## Aim of the exercise
Look through the material below and say how many of its lines carry the string "riešenia". Only the number should be given.

## Data
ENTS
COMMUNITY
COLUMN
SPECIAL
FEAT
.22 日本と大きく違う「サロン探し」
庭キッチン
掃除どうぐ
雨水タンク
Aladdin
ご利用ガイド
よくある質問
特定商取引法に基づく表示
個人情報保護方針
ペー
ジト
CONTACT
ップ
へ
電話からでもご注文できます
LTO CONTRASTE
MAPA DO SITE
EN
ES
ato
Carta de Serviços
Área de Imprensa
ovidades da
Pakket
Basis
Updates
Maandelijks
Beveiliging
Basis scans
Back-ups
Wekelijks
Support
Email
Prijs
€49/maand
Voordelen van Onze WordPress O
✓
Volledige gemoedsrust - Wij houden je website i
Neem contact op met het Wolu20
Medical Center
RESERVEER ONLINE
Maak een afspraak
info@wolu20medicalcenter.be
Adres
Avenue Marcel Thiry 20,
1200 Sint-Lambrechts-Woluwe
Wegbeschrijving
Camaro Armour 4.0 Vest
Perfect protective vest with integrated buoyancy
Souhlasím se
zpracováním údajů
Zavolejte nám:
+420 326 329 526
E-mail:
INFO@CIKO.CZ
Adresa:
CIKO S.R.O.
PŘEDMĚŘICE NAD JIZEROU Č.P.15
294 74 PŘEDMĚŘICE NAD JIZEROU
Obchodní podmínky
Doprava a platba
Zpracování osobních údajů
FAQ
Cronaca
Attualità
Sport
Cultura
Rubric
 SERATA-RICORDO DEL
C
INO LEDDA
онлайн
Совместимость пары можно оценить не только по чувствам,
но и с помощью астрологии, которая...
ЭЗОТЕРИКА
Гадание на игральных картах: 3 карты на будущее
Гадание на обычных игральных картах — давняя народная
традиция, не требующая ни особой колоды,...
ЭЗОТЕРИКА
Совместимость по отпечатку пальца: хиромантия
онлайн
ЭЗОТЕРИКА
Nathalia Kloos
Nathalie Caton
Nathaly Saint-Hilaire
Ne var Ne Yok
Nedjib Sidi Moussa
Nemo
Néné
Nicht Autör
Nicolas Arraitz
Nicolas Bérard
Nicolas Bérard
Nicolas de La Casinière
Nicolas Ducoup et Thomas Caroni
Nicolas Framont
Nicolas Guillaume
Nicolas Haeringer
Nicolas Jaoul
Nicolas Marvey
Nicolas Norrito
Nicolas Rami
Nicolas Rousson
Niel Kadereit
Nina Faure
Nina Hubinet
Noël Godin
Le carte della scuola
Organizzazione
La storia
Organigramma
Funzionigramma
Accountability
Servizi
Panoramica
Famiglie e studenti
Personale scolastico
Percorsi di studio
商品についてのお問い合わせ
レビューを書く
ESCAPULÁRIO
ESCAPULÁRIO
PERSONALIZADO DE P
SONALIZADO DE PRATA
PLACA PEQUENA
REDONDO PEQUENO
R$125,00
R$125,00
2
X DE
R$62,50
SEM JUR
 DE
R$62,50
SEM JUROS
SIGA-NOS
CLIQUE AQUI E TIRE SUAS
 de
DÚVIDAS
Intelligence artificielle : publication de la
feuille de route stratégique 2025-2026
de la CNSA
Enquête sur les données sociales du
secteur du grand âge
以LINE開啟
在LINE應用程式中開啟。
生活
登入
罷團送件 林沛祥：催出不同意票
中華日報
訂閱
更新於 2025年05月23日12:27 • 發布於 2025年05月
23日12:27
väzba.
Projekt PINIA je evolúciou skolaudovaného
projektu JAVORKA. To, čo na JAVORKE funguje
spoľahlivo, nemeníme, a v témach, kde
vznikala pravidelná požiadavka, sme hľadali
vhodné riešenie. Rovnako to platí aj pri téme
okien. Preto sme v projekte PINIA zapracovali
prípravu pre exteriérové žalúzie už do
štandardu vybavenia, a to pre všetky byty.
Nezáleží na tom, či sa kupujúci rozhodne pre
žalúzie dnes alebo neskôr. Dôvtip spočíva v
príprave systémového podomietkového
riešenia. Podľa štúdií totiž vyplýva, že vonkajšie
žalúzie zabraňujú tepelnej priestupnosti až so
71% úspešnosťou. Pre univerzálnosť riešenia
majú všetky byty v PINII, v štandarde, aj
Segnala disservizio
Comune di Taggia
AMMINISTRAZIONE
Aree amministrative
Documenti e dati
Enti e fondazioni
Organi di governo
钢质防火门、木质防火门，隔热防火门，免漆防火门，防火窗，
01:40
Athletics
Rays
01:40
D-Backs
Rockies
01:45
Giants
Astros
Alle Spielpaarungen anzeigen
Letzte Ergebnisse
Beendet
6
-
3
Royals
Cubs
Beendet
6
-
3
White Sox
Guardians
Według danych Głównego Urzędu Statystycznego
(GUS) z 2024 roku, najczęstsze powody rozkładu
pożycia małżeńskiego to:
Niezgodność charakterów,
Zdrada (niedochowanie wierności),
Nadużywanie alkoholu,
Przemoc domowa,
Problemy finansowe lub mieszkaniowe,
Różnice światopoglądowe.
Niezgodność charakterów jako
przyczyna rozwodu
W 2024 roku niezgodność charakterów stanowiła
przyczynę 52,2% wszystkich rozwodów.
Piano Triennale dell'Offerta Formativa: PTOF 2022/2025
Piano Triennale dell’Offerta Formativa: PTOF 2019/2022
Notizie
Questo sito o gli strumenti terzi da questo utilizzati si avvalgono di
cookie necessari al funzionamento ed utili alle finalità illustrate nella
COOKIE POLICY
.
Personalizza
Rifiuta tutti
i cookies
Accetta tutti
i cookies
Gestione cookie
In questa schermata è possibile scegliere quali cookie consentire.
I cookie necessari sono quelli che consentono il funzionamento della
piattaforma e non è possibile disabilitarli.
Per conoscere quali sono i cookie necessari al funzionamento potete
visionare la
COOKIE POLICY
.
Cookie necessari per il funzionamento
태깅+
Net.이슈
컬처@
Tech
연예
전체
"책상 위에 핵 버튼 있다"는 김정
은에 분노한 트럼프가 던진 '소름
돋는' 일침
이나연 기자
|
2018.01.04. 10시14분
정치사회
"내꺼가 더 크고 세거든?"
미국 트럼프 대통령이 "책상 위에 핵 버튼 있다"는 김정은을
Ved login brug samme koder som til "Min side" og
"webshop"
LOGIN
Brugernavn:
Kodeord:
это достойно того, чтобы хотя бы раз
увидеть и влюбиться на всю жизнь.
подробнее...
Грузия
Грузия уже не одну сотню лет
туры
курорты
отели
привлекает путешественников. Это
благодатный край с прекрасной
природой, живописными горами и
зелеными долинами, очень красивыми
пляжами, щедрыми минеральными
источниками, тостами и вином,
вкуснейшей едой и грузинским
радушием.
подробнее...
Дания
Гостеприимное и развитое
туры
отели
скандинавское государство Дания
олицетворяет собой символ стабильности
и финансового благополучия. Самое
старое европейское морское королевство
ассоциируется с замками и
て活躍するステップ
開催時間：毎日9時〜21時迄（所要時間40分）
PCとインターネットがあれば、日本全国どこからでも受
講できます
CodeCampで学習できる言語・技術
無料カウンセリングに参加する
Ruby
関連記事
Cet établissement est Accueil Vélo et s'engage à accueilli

## Solution to this task
2